(Exercise aim):
When you copy the entries, match them exactly and omit the pictures.

--- Data under study Enclosed Below ---

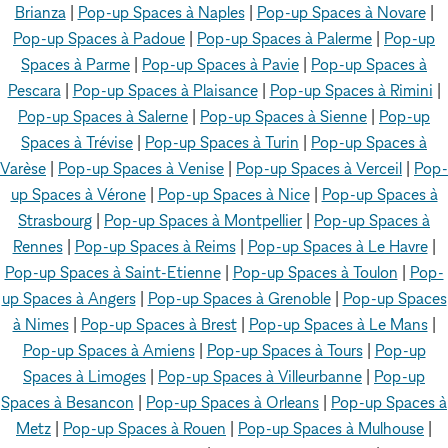
Brianza
|
Pop-up Spaces à Naples
|
Pop-up Spaces à Novare
|
Pop-up Spaces à Padoue
|
Pop-up Spaces à Palerme
|
Pop-up
Spaces à Parme
|
Pop-up Spaces à Pavie
|
Pop-up Spaces à
Pescara
|
Pop-up Spaces à Plaisance
|
Pop-up Spaces à Rimini
|
Pop-up Spaces à Salerne
|
Pop-up Spaces à Sienne
|
Pop-up
Spaces à Trévise
|
Pop-up Spaces à Turin
|
Pop-up Spaces à
Varèse
|
Pop-up Spaces à Venise
|
Pop-up Spaces à Verceil
|
Pop-
up Spaces à Vérone
|
Pop-up Spaces à Nice
|
Pop-up Spaces à
Strasbourg
|
Pop-up Spaces à Montpellier
|
Pop-up Spaces à
Rennes
|
Pop-up Spaces à Reims
|
Pop-up Spaces à Le Havre
|
Pop-up Spaces à Saint-Etienne
|
Pop-up Spaces à Toulon
|
Pop-
up Spaces à Angers
|
Pop-up Spaces à Grenoble
|
Pop-up Spaces
à Nimes
|
Pop-up Spaces à Brest
|
Pop-up Spaces à Le Mans
|
Pop-up Spaces à Amiens
|
Pop-up Spaces à Tours
|
Pop-up
Spaces à Limoges
|
Pop-up Spaces à Villeurbanne
|
Pop-up
Spaces à Besancon
|
Pop-up Spaces à Orleans
|
Pop-up Spaces à
Metz
|
Pop-up Spaces à Rouen
|
Pop-up Spaces à Mulhouse
|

--- End of Enclosed Data under study ---

(Reply to the exercise):
Brianza
|
Pop-up Spaces à Naples
|
Pop-up Spaces à Novare
|
Pop-up Spaces à Padoue
|
Pop-up Spaces à Palerme
|
Pop-up
Spaces à Parme
|
Pop-up Spaces à Pavie
|
Pop-up Spaces à
Pescara
|
Pop-up Spaces à Plaisance
|
Pop-up Spaces à Rimini
|
Pop-up Spaces à Salerne
|
Pop-up Spaces à Sienne
|
Pop-up
Spaces à Trévise
|
Pop-up Spaces à Turin
|
Pop-up Spaces à
Varèse
|
Pop-up Spaces à Venise
|
Pop-up Spaces à Verceil
|
Pop-
up Spaces à Vérone
|
Pop-up Spaces à Nice
|
Pop-up Spaces à
Strasbourg
|
Pop-up Spaces à Montpellier
|
Pop-up Spaces à
Rennes
|
Pop-up Spaces à Reims
|
Pop-up Spaces à Le Havre
|
Pop-up Spaces à Saint-Etienne
|
Pop-up Spaces à Toulon
|
Pop-
up Spaces à Angers
|
Pop-up Spaces à Grenoble
|
Pop-up Spaces
à Nimes
|
Pop-up Spaces à Brest
|
Pop-up Spaces à Le Mans
|
Pop-up Spaces à Amiens
|
Pop-up Spaces à Tours
|
Pop-up
Spaces à Limoges
|
Pop-up Spaces à Villeurbanne
|
Pop-up
Spaces à Besancon
|
Pop-up Spaces à Orleans
|
Pop-up Spaces à
Metz
|
Pop-up Spaces à Rouen
|
Pop-up Spaces à Mulhouse
|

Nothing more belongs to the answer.